In real FEM code you don’t even store the global φⱼ. You keep only the two ramps on a reference element [0, 1]N₀(ξ) = 1 − ξ and N₁(ξ) = ξ — and build every hat, and every integral, by mapping those two little functions onto each element. Two lines of algebra, reused everywhere.

So a test function is just a probe. You can’t check −u″ = f at infinitely many points, so instead you multiply it by a probe v and integrate — a single weighted check. Insist that the equation balance against every tent-shaped probe and that is exactly as strong as checking it everywhere — but it only ever needs integrals, never point values. The weak form is that idea written down.

The move

Start from 1D Poisson, −u″ = f. The strong form demands u be twice differentiable at every point. Multiply by a test function v (zero at the boundary), integrate, and integrate by parts once. The boundary term dies because v = 0 at the ends, and you’re left with:

∫ u′ v′ dx  =  ∫ f v dx   for all admissible v.

Look at what happened: the u″ is gone. It became a u′, paired symmetrically with v′. Integration by parts moved the derivative — one hopped off u and onto v.

Why that hop changes what is solvable

Take that same linear-pieces shape from the first board and look at its derivatives. Drag the interior node heights: the first derivative stays fine, but the second blows up at the corners.

u (the function)u′ (its slope)u″ (curvature)

That bottom row (u″) is a train of Dirac spikes at the corners — infinitely tall, not a function. That is exactly why the strong form can’t touch these shapes.

Strong form−u″ = fneeds u″ — undefined at every corner
Weak form∫u′v′ = ∫fvneeds only u′ — finite, corners welcome

Integration by parts moved one derivative off u and onto v. That single hop drops the smoothness demand from u″ to u′ — exactly enough to let these corner-having hat functions into the game.

the half-derivative of slack

A hat function’s slope is piecewise-constant — perfectly square-integrable. But its second derivative is a train of Dirac spikes at the kinks: not a function at all. So −u″ = f is literally undefined for these functions. The weak form only ever asks for ∫u′v′, which stays finite — so it happily admits the corner-having functions the strong form can’t touch. The hop didn’t just tidy the algebra; it enlarged the space of allowed solutions to the exact one FEM needs.

What falls out of it

Because u and v now enter symmetrically, using the same basis for both (Galerkin) gives a symmetric stiffness matrix K_ij = ∫ φ_i′ φ_j′ dx — Poisson is self-adjoint and the weak form keeps it that way. Boundary conditions split too: Dirichlet gets baked into the function space (essential), while Neumann falls out of the very boundary term you dropped (natural).
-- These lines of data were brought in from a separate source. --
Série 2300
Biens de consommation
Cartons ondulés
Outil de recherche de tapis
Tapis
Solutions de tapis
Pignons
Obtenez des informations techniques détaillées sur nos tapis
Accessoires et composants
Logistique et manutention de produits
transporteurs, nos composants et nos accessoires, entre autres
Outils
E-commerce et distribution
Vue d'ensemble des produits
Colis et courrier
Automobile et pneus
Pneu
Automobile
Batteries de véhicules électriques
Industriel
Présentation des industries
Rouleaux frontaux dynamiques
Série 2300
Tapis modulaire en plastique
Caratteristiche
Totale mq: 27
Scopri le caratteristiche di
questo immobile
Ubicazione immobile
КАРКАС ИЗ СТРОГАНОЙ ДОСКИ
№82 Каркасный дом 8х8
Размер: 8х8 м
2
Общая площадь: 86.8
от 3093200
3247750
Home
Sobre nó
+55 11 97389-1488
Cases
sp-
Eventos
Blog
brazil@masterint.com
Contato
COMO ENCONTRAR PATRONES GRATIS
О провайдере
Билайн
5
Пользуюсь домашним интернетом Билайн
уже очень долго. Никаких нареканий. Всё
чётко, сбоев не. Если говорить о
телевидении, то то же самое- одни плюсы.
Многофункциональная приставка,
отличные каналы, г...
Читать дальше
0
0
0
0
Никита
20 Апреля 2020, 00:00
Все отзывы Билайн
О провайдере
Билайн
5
And restricting v to a finite basis turns the whole thing into K c = b. The weak form is the bridge from “a PDE” to “a linear system.”
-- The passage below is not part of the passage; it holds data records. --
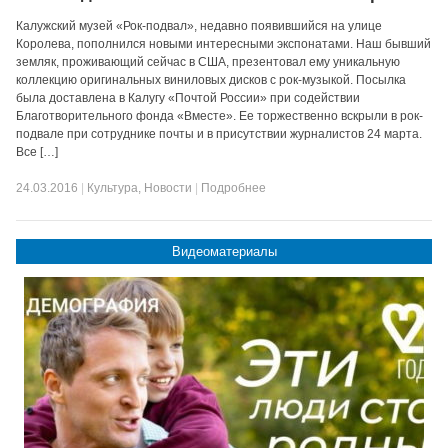
Калужский музей «Рок-подвал», недавно появившийся на улице
Королева, пополнился новыми интересными экспонатами. Наш бывший
земляк, проживающий сейчас в США, презентовал ему уникальную
коллекцию оригинальных виниловых дисков с рок-музыкой. Посылка
была доставлена в Калугу «Почтой России» при содействии
Благотворительного фонда «Вместе». Ее торжественно вскрыли в рок-
подвале при сотруднике почты и в присутствии журналистов 24 марта.
Все […]
24.03.2016
|
Культура
,
Новости
|
Подробнее
Видеоматериалы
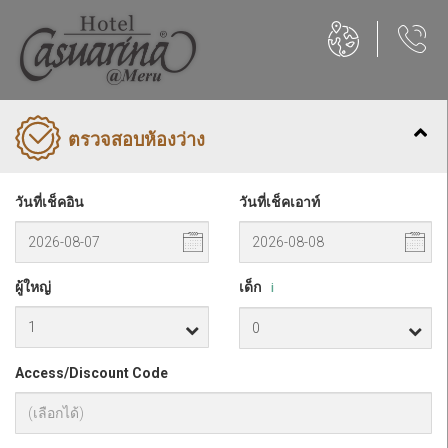
ตรวจสอบห้องว่าง
วันที่เช็คอิน
วันที่เช็คเอาท์
ผู้ใหญ่
เด็ก
i
Access/Discount Code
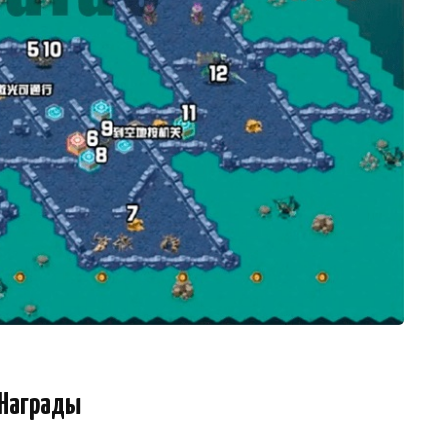
Награды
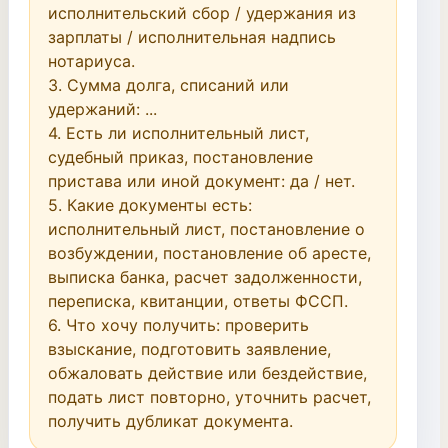
исполнительский сбор / удержания из 
зарплаты / исполнительная надпись 
нотариуса.

3. Сумма долга, списаний или 
удержаний: ...

4. Есть ли исполнительный лист, 
судебный приказ, постановление 
пристава или иной документ: да / нет.

5. Какие документы есть: 
исполнительный лист, постановление о 
возбуждении, постановление об аресте, 
выписка банка, расчет задолженности, 
переписка, квитанции, ответы ФССП.

6. Что хочу получить: проверить 
взыскание, подготовить заявление, 
обжаловать действие или бездействие, 
подать лист повторно, уточнить расчет, 
получить дубликат документа.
Seen this before? Sinc functions.

If this rings a bell from signal processing, trust it. A hat function is a cardinal function — 1 at its own node, 0 at every other — so the coefficients are just the sample values and you rebuild the whole thing by summing scaled copies. That is exactly the Shannon sampling story: a band-limited signal is reconstructed from its samples as Σ s(n)·sinc(x − n), and sinc is 1 at its own sample and 0 at all the others — a hat function’s twin.

The difference is reach. A hat is local — zero outside its two elements — so it only bends the curve nearby. That is what keeps FEM’s matrix sparse, but it caps the accuracy at piecewise-linear. A sinc is global — it rings across the whole line — so it reproduces any band-limited function exactly, at the price of every sample coupling to every other (a dense system). Local tents versus global sincs is precisely the divide between finite-element and spectral methods.

Say it, don’t just nod

Why can the weak form use piecewise-linear basis functions when the strong form −u″ = f can’t?
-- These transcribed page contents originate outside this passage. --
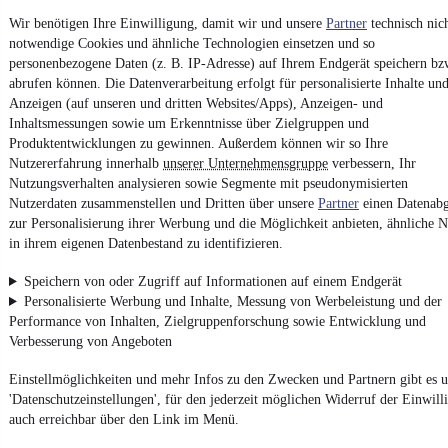
Unfallfrei
•
EZ 04/2005
•
229.000 km
•
110 kW (150 PS)
•
Dies
Wir benötigen Ihre Einwilligung, damit wir und unsere
Partner
technisch nic
notwendige Cookies und ähnliche Technologien einsetzen und so
personenbezogene Daten (z. B. IP-Adresse) auf Ihrem Endgerät speichern bz
Kontakt
Park
abrufen können. Die Datenverarbeitung erfolgt für personalisierte Inhalte un
Anzeigen (auf unseren und dritten Websites/Apps), Anzeigen- und
¹
MwSt. ausweisbar
Inhaltsmessungen sowie um Erkenntnisse über Zielgruppen und
Produktentwicklungen zu gewinnen. Außerdem können wir so Ihre
Nutzererfahrung innerhalb
unserer Unternehmensgruppe
verbessern, Ihr
Nutzungsverhalten analysieren sowie Segmente mit pseudonymisierten
Nutzerdaten zusammenstellen und Dritten über unsere
Partner
einen Datenabg
zur Personalisierung ihrer Werbung und die Möglichkeit anbieten, ähnliche N
4.6 Sterne
App installieren
in ihrem eigenen Datenbestand zu identifizieren.
Nutze mobile.de schnell und einfach
Speichern von oder Zugriff auf Informationen auf einem Endgerät
Personalisierte Werbung und Inhalte, Messung von Werbeleistung und der
Performance von Inhalten, Zielgruppenforschung sowie Entwicklung und
Impressum
Verbesserung von Angeboten
AGB
Einstellmöglichkeiten und mehr Infos zu den Zwecken und Partnern gibt es u
Vertrag widerrufen
'Datenschutzeinstellungen', für den jederzeit möglichen Widerruf der Einwill
Datenschutz
auch erreichbar über den Link im Menü.
Datenschutzeinstellungen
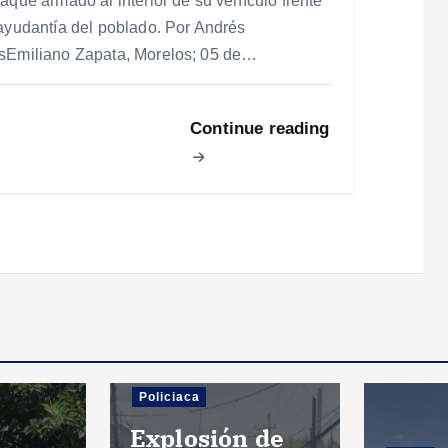
taque armado al interior de su vehículo frente
 ayudantía del poblado. Por Andrés
sEmiliano Zapata, Morelos; 05 de…
Continue reading
Policiaca
Explosión de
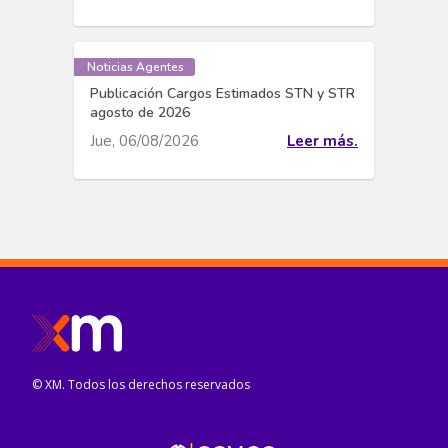
Noticias Agentes
Publicación Cargos Estimados STN y STR
agosto de 2026
Jue, 06/08/2026
Leer más.
© XM. Todos los derechos reservados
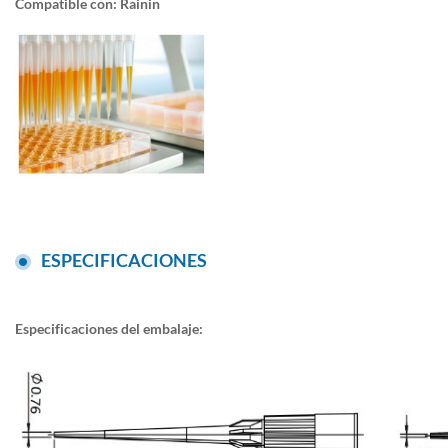
Compatible con: Rainin
ESPECIFICACIONES
Especificaciones del embalaje:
A piecewise-linear function has no second derivative at its kinks — u″ there is a Dirac spike, not a value — so −u″ = f is undefined at every corner.

The weak form only requires ∫u′v′, and u′ is piecewise-constant (square-integrable), so the integral is perfectly finite. Integration by parts bought exactly the one derivative of regularity you needed to trade away.